In this appeal, defendant claims that the trial court abused its discretion in failing to grant defendant's motion to set aside the deemed admissions and to extend time to file objections and responses to plaintiff's requests for admissions. In urging this point, defendant claims that, under rule 169 of the Texas Rules of Civil Procedure, it proved "good cause" for the court to allow withdrawal of the deemed admissions. We agree with defendant's contentions. Because we conclude that its negligence in this matter did not rise to the level of conscious indifference, we reverse the summary judgment and remand this cause for trial on the merits.

I. PROCEDURAL HISTORY

On June 16, 1988, about one month after this case was filed, plaintiff's counsel mailed requests for admissions to defense counsel, which defense counsel admits he received "[s]hortly after that date." The requests consisted of fifty-one statements covering every issue in the case. In support of his motion to set aside the deemed admissions, defense counsel asserted by affidavit that during the thirty-day response period allowed by rule 169, he had prepared handwritten responses to the discovery requests according to his usual custom. He maintains that he intended to submit these to his secretary for typing, which was also his customary practice.

By his affidavit, defense counsel also stated that on September 7, 1988, while reviewing the file for reasons unrelated to the discovery requests, he discovered that the handwritten responses had never been transcribed, mailed, or filed. He said that he immediately contacted plaintiff's counsel to explain his failure to respond and to request an extension of time to prepare answers. Plaintiff's counsel refused and informed defense counsel that he was preparing a motion for summary judgment based on the deemed admissions.
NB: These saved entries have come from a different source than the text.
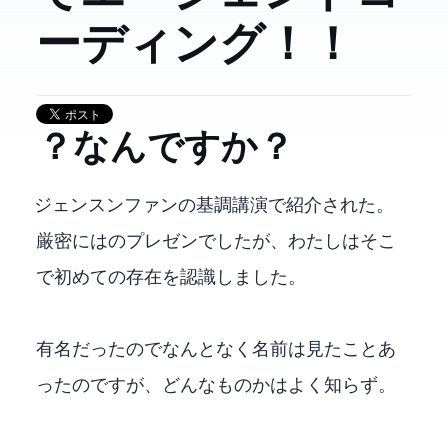
ーディング！！
OpenClaw？なんですか？
NVIDIA GTC ジェンスンファンの基調講演で紹介されたOpenClaw。
厳密にはNeMoClawのプレゼンでしたが、わたしはそこ
で初めてOpenClawの存在を認識しました。
有名だったのでなんとなく名前は見たことあ
ったのですが、どんなものかはよく知らず。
On September 9, 1988, defense counsel filed answers to plaintiff's requests for admissions and delivered a copy to plaintiff's counsel. On this same date, plaintiff filed his motion for summary judgment based on the deemed admissions. Ten days later, defendant filed its motion to set aside the deemed admissions and to extend time to file objections and responses. On October 4, 1988, the trial court conducted a hearing on defendant's motions and on plaintiff's summary judgment motion. One week later, the trial court denied defendant's requests and granted summary judgment to plaintiff. We note that the case had been set for jury trial November 7, 1988.

II. REQUIREMENTS OF RULE 169

Rule 169 of the Texas Rules of Civil Procedure provides in pertinent part:

Each matter of which an admission is requested shall be separately set forth. The matter is admitted, without necessity of a court order unless, within thirty (30) days after service of the request, or within such time as the court may allow, the party to whom the request is directed serves upon the party requesting the admission a written answer or objection.
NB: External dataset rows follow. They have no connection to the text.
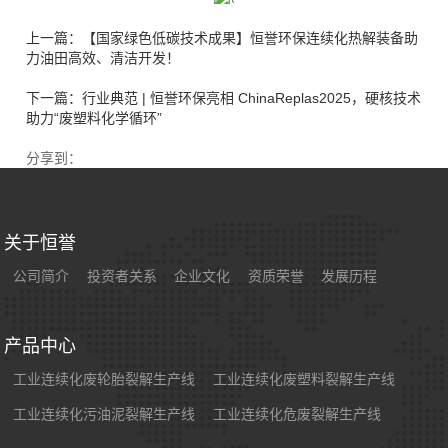
上一篇：【国家绿色低碳技术成果】恒誉环保连续化热解装备助
力油田高效、清洁开发！
下一篇：行业典范 | 恒誉环保亮相 ChinaReplas2025，硬核技术
助力“废塑料化学循环”
分享到：
关于恒誉
公司简介
投资者关系
企业文化
资质荣誉
发展历程
产品中心
工业连续化废轮胎裂解生产线
工业连续化废塑料裂解生产线
工业连续化污油泥裂解生产线
工业连续化危废裂解生产线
TEX.R.CIV.P. 169(1). The consequence of "deemed admissions" is that the matters are conclusively established against the admitting party unless the court, on motion, permits withdrawal or amendment of the admissions. The rule states:

[T]he court may permit withdrawal or amendment of responses and deemed admissions upon a showing of good cause for such withdrawal or amendment if the court finds that the parties relying upon the responses and deemed admissions will not be unduly prejudiced and that the presentation of the merits of the action will be subserved thereby.

TEX.R.CIV.P. 169(2). The "good cause" language was added to the rule by an amendment that took effect January 1, 1988. The remaining language has been part of the rule since 1973. Since the 1988 amendment, few, if any, Texas courts have examined the "good cause" requirement under rule 169.
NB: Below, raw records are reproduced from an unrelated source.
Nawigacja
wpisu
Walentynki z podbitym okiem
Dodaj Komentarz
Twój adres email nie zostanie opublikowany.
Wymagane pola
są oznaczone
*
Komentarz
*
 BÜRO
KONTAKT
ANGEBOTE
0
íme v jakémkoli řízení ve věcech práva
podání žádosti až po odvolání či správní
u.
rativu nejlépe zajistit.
In construing the withdrawal prerequisites of rule 169, we must give the rule a liberal construction. TEX.R.CIV.P. 1; cf. Sanders v. Harder, 148 Tex. 593, 596-97, 227 S.W.2d 206, 208-09 (1950) (trial court declined to deem matters admitted where defendant substantially complied with rule). The objective of the rules of civil procedure is to obtain a just, fair, equitable, and impartial adjudication of the rights of litigants. TEX.R.CIV.P. 1.

A number of decisions have elaborated on the policy underlying rule 169. In Sanders the Texas Supreme Court stated:

The primary purpose of the rule is to simplify trials by eliminating matters about which there is no real controversy, but which may be difficult or expensive to prove. It was never intended to be used as a demand upon a plaintiff or defendant to admit that he had no cause of action or ground of defense.

Sanders, 227 S.W.2d at 208. It has been held that rule 169 "should not be so construed as to give one litigant an advantage over his opponent, permitting him to have judgment without supporting testimony when, without injustice to either party, the case can be opened for a full hearing on the evidence." Gordon v. Williams, 164 S.W.2d 867, 868 (Tex.Civ.App.--Beaumont 1942, no writ). The court in Bynum v. Shatto, 514 S.W.2d 808, 811 (Tex.Civ.App.--Corpus Christi 1974, writ ref'd n.r.e.), stated that the rules of civil procedure "were never designed as traps for the unwary nor should they be construed in order to prevent a litigant from presenting the truth to the trier of facts."

As a consequence of these policies, the trial court possesses broad discretion to permit or deny withdrawal of deemed admissions. Eckman v. Centennial Sav. Bank, 757 S.W.2d 392, 396 (Tex.App.--Dallas 1988, writ denied); Rosenthal v. National Terrazzo Tile & Marble, Inc., 742 S.W.2d 55, 57 (Tex.App.--Houston [14th Dist.] 1987, no writ). The court's ruling on withdrawal will be set aside only upon a clear showing of abuse. Crime Control, Inc. v. RMH-Oxford Joint Venture, 712 S.W.2d 550, 552 (Tex.App.--Houston [14th Dist.] 1986, no writ); Texas Employers Ins. Ass'n v. Bragg, 670 S.W.2d 712, 715 (Tex.App.--Corpus Christi 1984, writ ref'd n.r.e.). An abuse of discretion occurs when a court acts without reference to guiding rules or principles or acts arbitrarily or unreasonably. See Downer v. Aquamarine Operators, Inc., 701 S.W.2d 238, 241 (Tex.1985).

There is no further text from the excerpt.